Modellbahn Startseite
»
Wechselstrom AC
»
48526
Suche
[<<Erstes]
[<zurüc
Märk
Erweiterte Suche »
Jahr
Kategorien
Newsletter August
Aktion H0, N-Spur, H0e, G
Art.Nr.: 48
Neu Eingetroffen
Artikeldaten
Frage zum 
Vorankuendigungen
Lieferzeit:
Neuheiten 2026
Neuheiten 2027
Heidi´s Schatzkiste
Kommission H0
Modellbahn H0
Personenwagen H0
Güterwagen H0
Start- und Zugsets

============

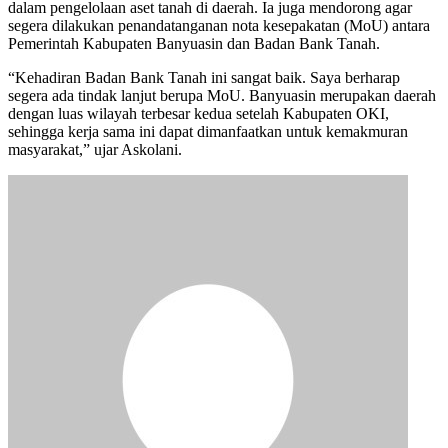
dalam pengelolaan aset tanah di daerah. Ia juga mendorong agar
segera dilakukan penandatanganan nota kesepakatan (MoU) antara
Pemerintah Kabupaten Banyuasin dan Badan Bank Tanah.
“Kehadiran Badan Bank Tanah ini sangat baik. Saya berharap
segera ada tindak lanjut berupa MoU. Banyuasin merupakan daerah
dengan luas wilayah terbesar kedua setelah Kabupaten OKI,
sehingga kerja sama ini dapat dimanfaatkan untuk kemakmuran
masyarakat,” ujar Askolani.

============

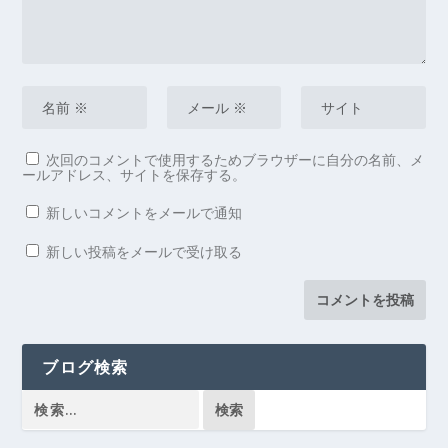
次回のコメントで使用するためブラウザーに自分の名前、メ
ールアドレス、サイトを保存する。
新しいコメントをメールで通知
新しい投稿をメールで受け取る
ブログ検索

============

(What you should do)
Search the material for the word "Bank" and copy each line where it occurs.

(Your response)
Pemerintah Kabupaten Banyuasin dan Badan Bank Tanah.
“Kehadiran Badan Bank Tanah ini sangat baik. Saya berharap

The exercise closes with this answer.